Carbon counting is 'good for business'

Spools in a factory
Image caption Reporting emissions did not tie businesses up in tape, the report found

UK companies that measure their carbon emissions do not find the exercise arduous or expensive - and some say it brings benefits, a report concludes.

The report was commissioned by the government as it prepares to decide if emissions reporting will be mandatory.

Just over half the firms surveyed said reporting emissions carried a net benefit for their business.

The CBI welcomed the finding, affirming that it "strongly supports" emissions reporting because it helps cut carbon.

The researchers - from consultants PricewaterhouseCoopers (PwC) and the Carbon Disclosure Project (CDP), a non-profit organisation helping companies to count carbon - used a range of methods, including a survey of 155 companies, focus groups, interviews and reviews of information already in the public domain.

They found no direct tangible benefits from the act of reporting emissions; but, they relate, reporting emissions forces a company to measure them first, and that does bring benefits.

Companies reported that measuring emissions produced an incentive to reduce them, through routes that include spending less on energy.

"Reporting drives the action of measuring, helping companies to identify opportunities for emission reductions," said Joanna Lee, chief partnerships officer at CDP.

"It also helps companies set meaningful and achievable reduction targets, as well as advancing better risk management and increased awareness of new market opportunities."

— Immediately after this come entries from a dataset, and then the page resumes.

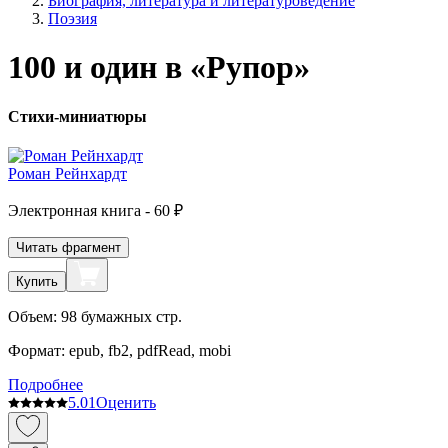
Биография, литература и литературоведение
Поэзия
100 и один в «Рупор»
Стихи-миниатюры
Роман Рейнхардт
Электронная
книга -
60 ₽
Читать фрагмент
Купить
Объем:
98
бумажных стр.
Формат:
epub, fb2, pdfRead, mobi
Подробнее
5.0
1
Оценить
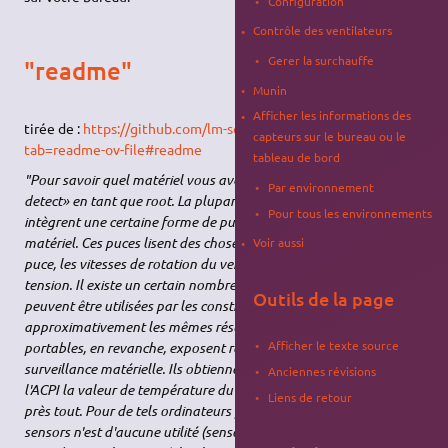
Configuration
Contrôle des ventilateurs
Gerer la surchauffe
"readme"
Munin
Afficher les informations des
tirée de :
https://github.com/lm-sensors/lm-sensors?
capteurs sur le bureau ou le
tab=readme-ov-file#readme
tableau de bord
"Pour savoir quel matériel vous avez, il suffit d'exécuter «sensors-
Par environnement
detect» en tant que root. La plupart des cartes mères modernes
Pour tous les environnements
intègrent une certaine forme de puces de surveillance du
matériel. Ces puces lisent des choses comme les températures de
Voir aussi
puce, les vitesses de rotation du ventilateur et les niveaux de
tension. Il existe un certain nombre de puces différentes qui
Outils de la page
peuvent être utilisées par les constructeurs de cartes-mères pour
approximativement les mêmes résultats. Les ordinateurs
Afficher le texte source
portables, en revanche, exposent rarement une puce de
surveillance matérielle. Ils obtiennent souvent du
BIOS
et/ou de
Anciennes révisions
l'ACPI la valeur de température du processeur, mais c'est à peu
Liens de retour
près tout. Pour de tels ordinateurs portables, le paquet lm-
sensors n'est d'aucune utilité (sensors-detect ne trouvera rien), et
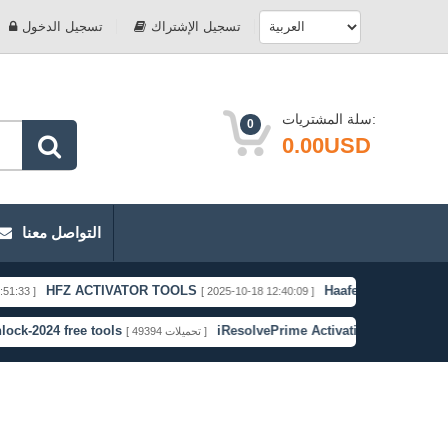
تسجيل الإشتراك
تسجيل الدخول
سلة المشتريات:
0
0.00USD
التواصل معنا
HFZ ACTIVATOR TOOLS
Haafedk Gsm Free
[ 2025-10-18 12:40:09 ]
[ 2025-09-
4 free tools
iResolvePrime Activation Bypass
[ 49394 تحميلات ]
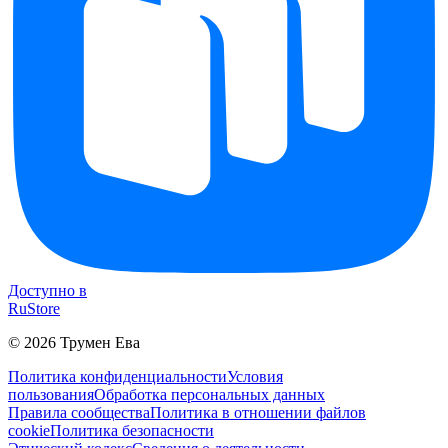
Доступно в
RuStore
©
2026
Трумен Ева
Политика конфиденциальности
Условия
пользования
Обработка персональных данных
Правила сообщества
Политика в отношении файлов
cookie
Политика безопасности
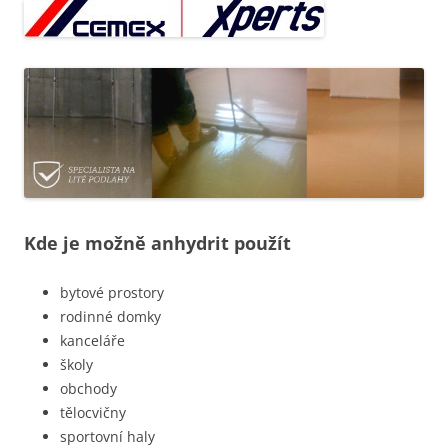
Kde je možně anhydrit použít
bytové prostory
rodinné domky
kanceláře
školy
obchody
tělocvičny
sportovní haly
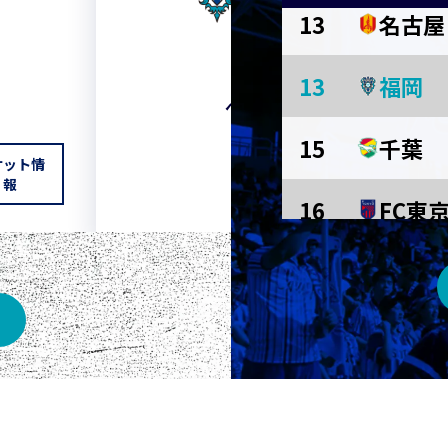
13
名古屋
HOME
13
福岡
ベスト電器スタジアム
15
千葉
ケット情
チケット情報
報
16
FC東
東京Ｖ
川崎Ｆ
京都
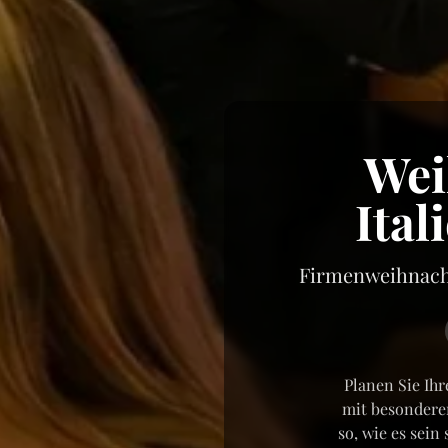
Wei
Ital
Firmenweihnacht
Planen Sie Ih
mit besondere
so, wie es sein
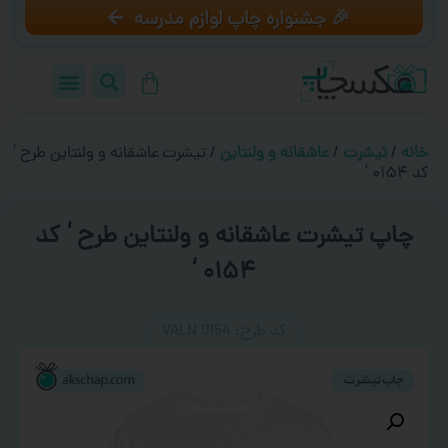
🎉 جشنواره چاپ لوازم مدرسه
خانه
/
تیشرت
/
عاشقانه و ولنتاین
/ تیشرت عاشقانه و ولنتاین طرح ‘
کد ۰۱۵۴ ‘
چاپ تیشرت عاشقانه و ولنتاین طرح ‘ کد
۰۱۵۴ ‘
کد طرح:‌ VALN 0154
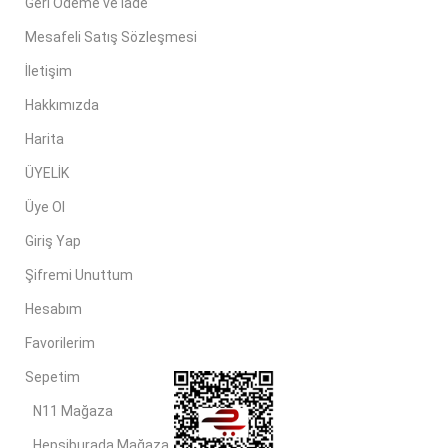
Geri Ödeme ve İade
Mesafeli Satış Sözleşmesi
İletişim
Hakkımızda
Harita
ÜYELİK
Üye Ol
Giriş Yap
Şifremi Unuttum
Hesabım
Favorilerim
Sepetim
N11 Mağaza
Hepsiburada Mağaza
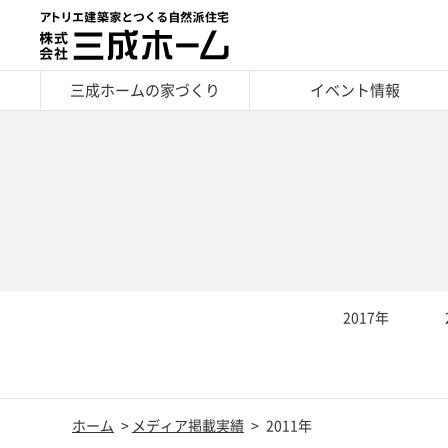
三成ホームの家づくり
イベント情報
2017年
ホーム
メディア掲載実績
2011年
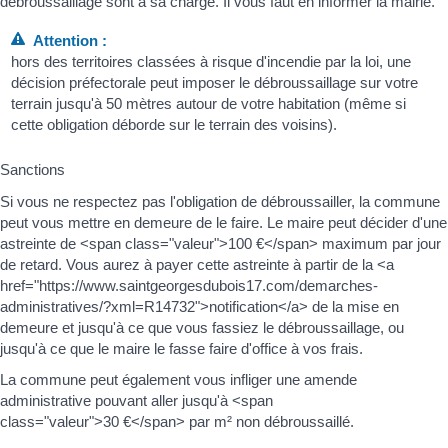
débroussaillage sont à sa charge. Il vous faut en informer la mairie.
Attention :
hors des territoires classées à risque d'incendie par la loi, une
décision préfectorale peut imposer le débroussaillage sur votre
terrain jusqu'à 50 mètres autour de votre habitation (même si
cette obligation déborde sur le terrain des voisins).
Sanctions
Si vous ne respectez pas l'obligation de débroussailler, la commune
peut vous mettre en demeure de le faire. Le maire peut décider d'une
astreinte de <span class="valeur">100 €</span> maximum par jour
de retard. Vous aurez à payer cette astreinte à partir de la <a
href="https://www.saintgeorgesdubois17.com/demarches-
administratives/?xml=R14732">notification</a> de la mise en
demeure et jusqu'à ce que vous fassiez le débroussaillage, ou
jusqu'à ce que le maire le fasse faire d'office à vos frais.
La commune peut également vous infliger une amende
administrative pouvant aller jusqu'à <span
class="valeur">30 €</span> par m² non débroussaillé.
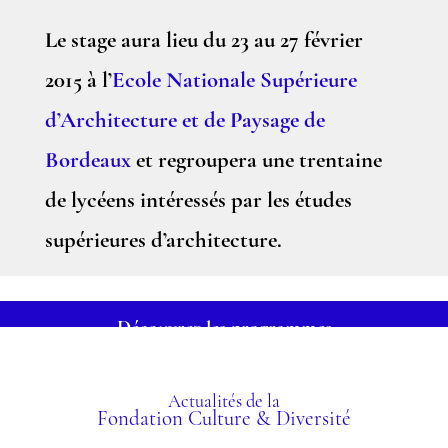
Le stage aura lieu du 23 au 27 février
2015 à l’
Ecole Nationale Supérieure
d’Architecture et de Paysage de
Bordeaux
et regroupera une trentaine
de lycéens intéressés par les études
supérieures d’architecture.
Découvrez les programmes
Actualités de la
Fondation Culture & Diversité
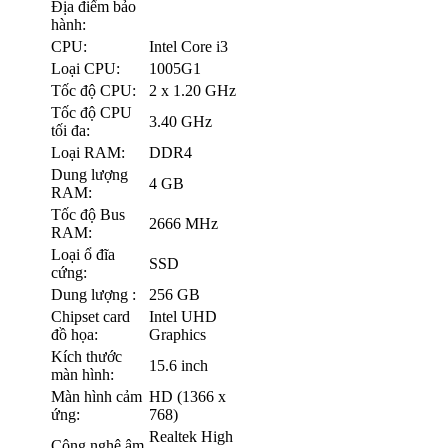
Địa điểm bảo
hành:
CPU:
Intel Core i3
Loại CPU:
1005G1
Tốc độ CPU:
2 x 1.20 GHz
Tốc độ CPU
3.40 GHz
tối đa:
Loại RAM:
DDR4
Dung lượng
4 GB
RAM:
Tốc độ Bus
2666 MHz
RAM:
Loại ổ đĩa
SSD
cứng:
Dung lượng :
256 GB
Chipset card
Intel UHD
đồ họa:
Graphics
Kích thước
15.6 inch
màn hình:
Màn hình cảm
HD (1366 x
ứng:
768)
Realtek High
Công nghệ âm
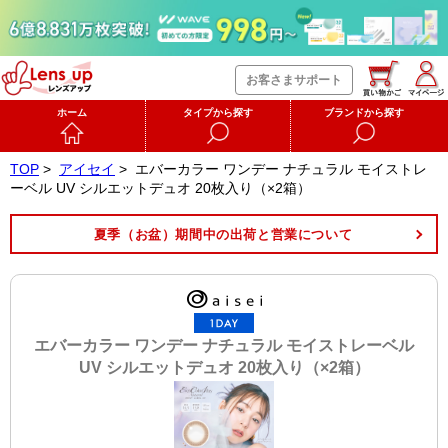
お客さまサポート
ホーム
タイプから探す
ブランドから探す
TOP
>
アイセイ
>
エバーカラー ワンデー ナチュラル モイストレ
ーベル UV シルエットデュオ 20枚入り（×2箱）
夏季（お盆）期間中の出荷と営業について
エバーカラー ワンデー ナチュラル モイストレーベル
UV シルエットデュオ 20枚入り（×2箱）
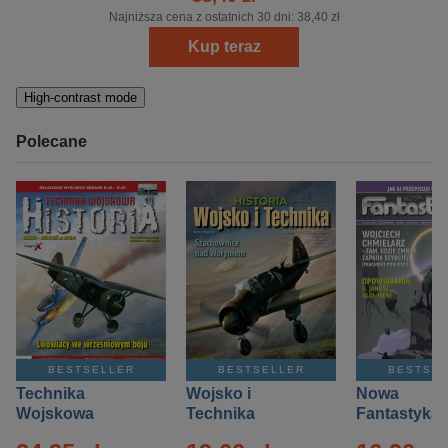
Najniższa cena z ostatnich 30 dni:
38,40 zł
Kup teraz
High-contrast mode
Polecane
BESTSELLER
BESTSELLER
BESTSE
Technika
Wojsko i
Nowa
Wojskowa
Technika
Fantastyka 
Historia – Eprasa
Historia Wydanie
Eprasa – 4/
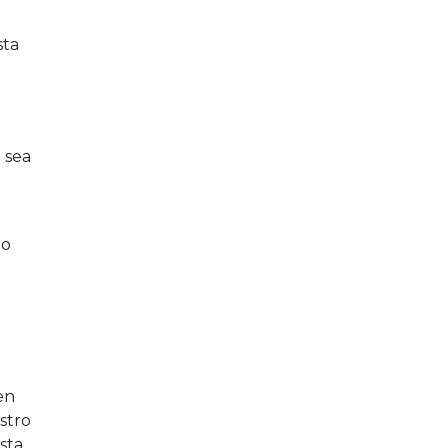
sta
 sea
to
en
stro
sta,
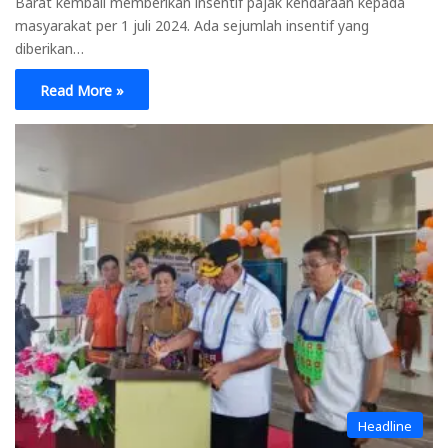
Barat kembali memberikan insentif pajak kendaraan kepada
masyarakat per 1 juli 2024. Ada sejumlah insentif yang
diberikan…
Read More »
Headline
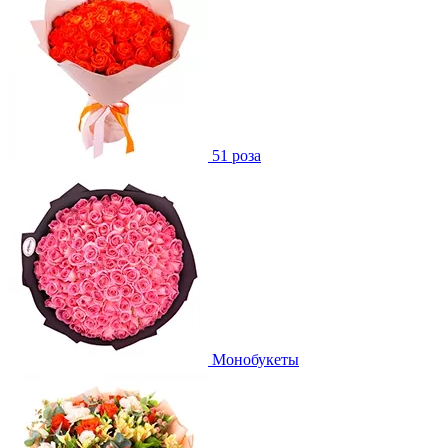
51 роза
Монобукеты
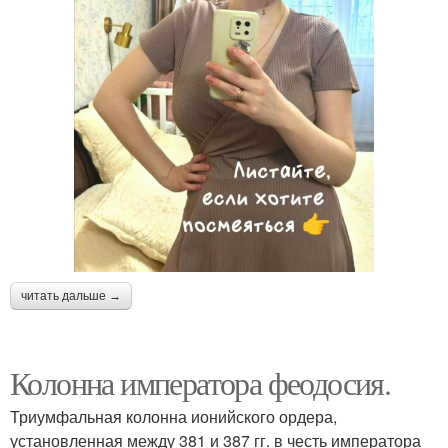
читать дальше →
Колонна императора феодосия.
Триумфальная колонна ионийского ордера,
установленная между 381 и 387 гг. в честь императора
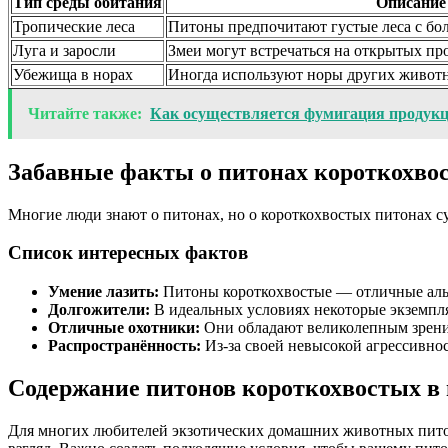
Тип среды обитания
Описание
Тропические леса
Питоны предпочитают густые леса с бо
Луга и заросли
Змеи могут встречаться на открытых про
Убежища в норах
Иногда используют норы других животн
Читайте также:
Как осуществляется фумигация продук
Забавные факты о питонах короткохво
Многие люди знают о питонах, но о короткохвостых питонах с
Список интересных фактов
Умение лазить:
Питоны короткохвостые — отличные альп
Долгожители:
В идеальных условиях некоторые экземпля
Отличные охотники:
Они обладают великолепным зрением
Распространённость:
Из-за своей невысокой агрессивно
Содержание питонов короткохвостых в 
Для многих любителей экзотических домашних животных питон 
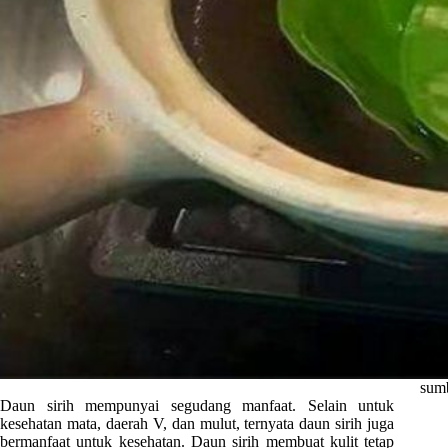
sumb
Daun sirih mempunyai segudang manfaat. Selain untuk
kesehatan mata, daerah V, dan mulut, ternyata daun sirih juga
bermanfaat untuk kesehatan. Daun sirih membuat kulit tetap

Most companies said the costs of measuring and reporting emissions did not meaningfully impact their businesses, with two-thirds spending less than £50,000 on the exercises.

The majority said the benefits outweighed the costs.

Decision time

The Department for Environment, Food and Rural Affairs (Defra), which commissioned the research, said it was encouraged by the findings.

"I am pleased to see that the many companies already voluntarily involved in reporting greenhouse gas emissions are finding the process beneficial to their business and investors," said Environment Minister Lord Henley

"The next steps for government will be to consider the findings of the report. We'll be announcing a way forward in early 2011."

The Climate Change Act requires government to make emissions reporting mandatory by 2012, or to explain to parliament why it has not done so.

The Institute of Environmental Management and Assessment (IEMA), whose own research shows that only 22% of FTSE-listed companies are fully reporting greenhouse gas emissions, urged the government to act swiftly, or risk being left behind by other countries.

"Government needs to act now to introduce mandatory reporting to ensure that UK businesses gain the benefits from embedding sustainability into their corporate strategy," said Martin Baxter, IEMA's executive director of policy.